Excerpted data Start Marker

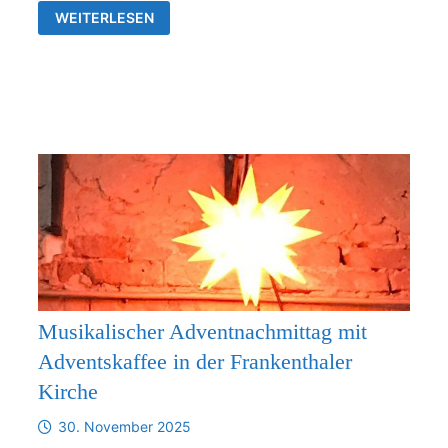
VERBINDLICHE
WEITERLESEN
ZUSAMMENARBEIT
ZWISCHEN
DER
KIRCHGEMEINDE
FRANKENTHAL
UND
DER
KIRCHENGEMEINDE
RÜDERSDORF-
KRAFTSDORF
AB
1.1.2026
Musikalischer Adventnachmittag mit
Adventskaffee in der Frankenthaler
Kirche
30. November 2025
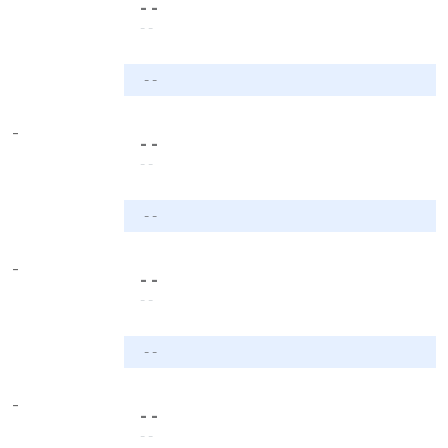
- -
- -
- -
-
- -
- -
- -
-
- -
- -
- -
-
- -
- -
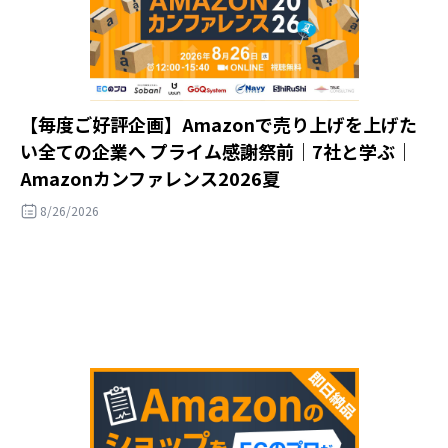
【毎度ご好評企画】Amazonで売り上げを上げた
い全ての企業へ プライム感謝祭前｜7社と学ぶ｜
Amazonカンファレンス2026夏
8/26/2026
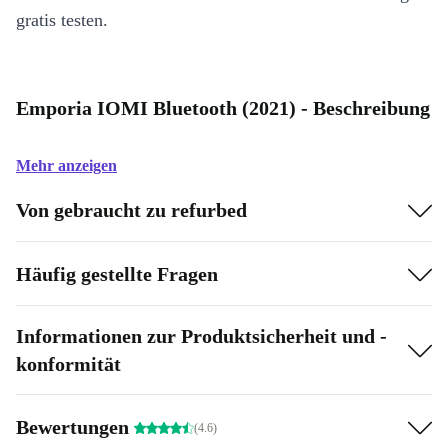
gratis testen.
Emporia IOMI Bluetooth (2021) - Beschreibung
Mehr anzeigen
Von gebraucht zu refurbed
Häufig gestellte Fragen
Informationen zur Produktsicherheit und -
konformität
Bewertungen
(4.6)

Excerpted data End Marker

* [What you will do]: Retype the records above exactly, starting at the line that contains "い全ての企業へ プライム感謝祭前｜7社と学ぶ｜" and going through the last line, and leave out any pictures.

* [Result for this task]:
い全ての企業へ プライム感謝祭前｜7社と学ぶ｜
Amazonカンファレンス2026夏
8/26/2026
gratis testen.
Emporia IOMI Bluetooth (2021) - Beschreibung
Mehr anzeigen
Von gebraucht zu refurbed
Häufig gestellte Fragen
Informationen zur Produktsicherheit und -
konformität
Bewertungen
(4.6)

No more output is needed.